Work request -
Pick every line out of the entries below that holds the string "Емкость", and report them.

Saved data entries:
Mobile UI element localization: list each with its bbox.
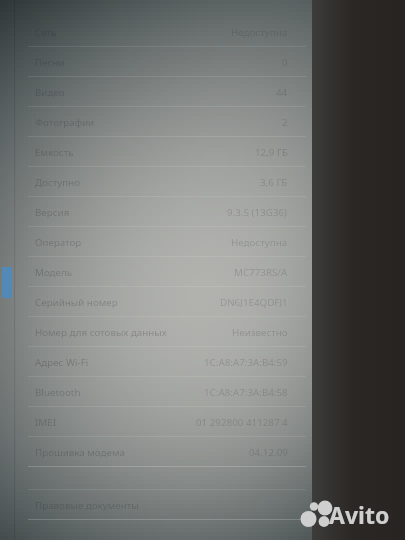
staticText: 1C:A8:A7:3A:B4:59 [204, 356, 288, 369]
staticText: IMEI [35, 416, 56, 429]
staticText: MC773RS/A [234, 266, 288, 279]
staticText: 9.3.5 (13G36) [227, 206, 288, 219]
staticText: Avito [329, 499, 390, 527]
button[interactable]: Правовые документы [0, 489, 312, 519]
button[interactable]: Версия [0, 196, 312, 226]
button[interactable]: Песни [0, 46, 312, 76]
staticText: 2 [282, 116, 288, 129]
button[interactable]: Сеть [0, 16, 312, 46]
button[interactable]: Bluetooth [0, 376, 312, 406]
staticText: Доступно [35, 176, 81, 189]
staticText: 3,6 ГБ [260, 176, 288, 189]
staticText: Bluetooth [35, 386, 81, 399]
button[interactable]: Адрес Wi-Fi [0, 346, 312, 376]
staticText: 44 [276, 86, 288, 99]
staticText: 0 [282, 56, 288, 69]
staticText: DN6J1E4QDFJ1 [220, 296, 288, 309]
staticText: Номер для сотовых данных [35, 326, 167, 339]
staticText: Песни [35, 56, 65, 69]
button[interactable]: Видео [0, 76, 312, 106]
staticText: 12,9 ГБ [255, 146, 288, 159]
button[interactable]: Оператор [0, 226, 312, 256]
staticText: Версия [35, 206, 70, 219]
button[interactable]: Серийный номер [0, 286, 312, 316]
button[interactable]: Модель [0, 256, 312, 286]
staticText: Сеть [35, 26, 57, 39]
staticText: 04.12.09 [249, 446, 288, 459]
button[interactable]: Номер для сотовых данных [0, 316, 312, 346]
button[interactable]: Емкость [0, 136, 312, 166]
staticText: 01 292800 411287 4 [196, 416, 288, 429]
staticText: Адрес Wi-Fi [35, 356, 89, 369]
staticText: Фотографии [35, 116, 95, 129]
staticText: Неизвестно [232, 326, 288, 339]
staticText: Недоступна [231, 26, 288, 39]
staticText: Прошивка модема [35, 446, 125, 459]
staticText: Емкость [35, 146, 74, 159]
staticText: 1C:A8:A7:3A:B4:58 [204, 386, 288, 399]
button[interactable]: IMEI [0, 406, 312, 436]
staticText: Видео [35, 86, 65, 99]
button[interactable]: Фотографии [0, 106, 312, 136]
staticText: Оператор [35, 236, 82, 249]
button[interactable]: Доступно [0, 166, 312, 196]
button[interactable]: Прошивка модема [0, 436, 312, 466]
staticText: Серийный номер [35, 296, 118, 309]
staticText: Правовые документы [35, 499, 139, 512]
staticText: Недоступна [231, 236, 288, 249]
staticText: Модель [35, 266, 73, 279]
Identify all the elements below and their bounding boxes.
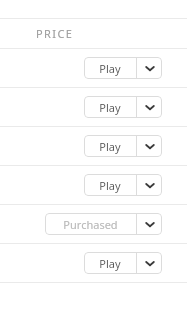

Result of the task -
button[interactable]: Емкость [0, 136, 312, 166]
staticText: Емкость [35, 146, 74, 159]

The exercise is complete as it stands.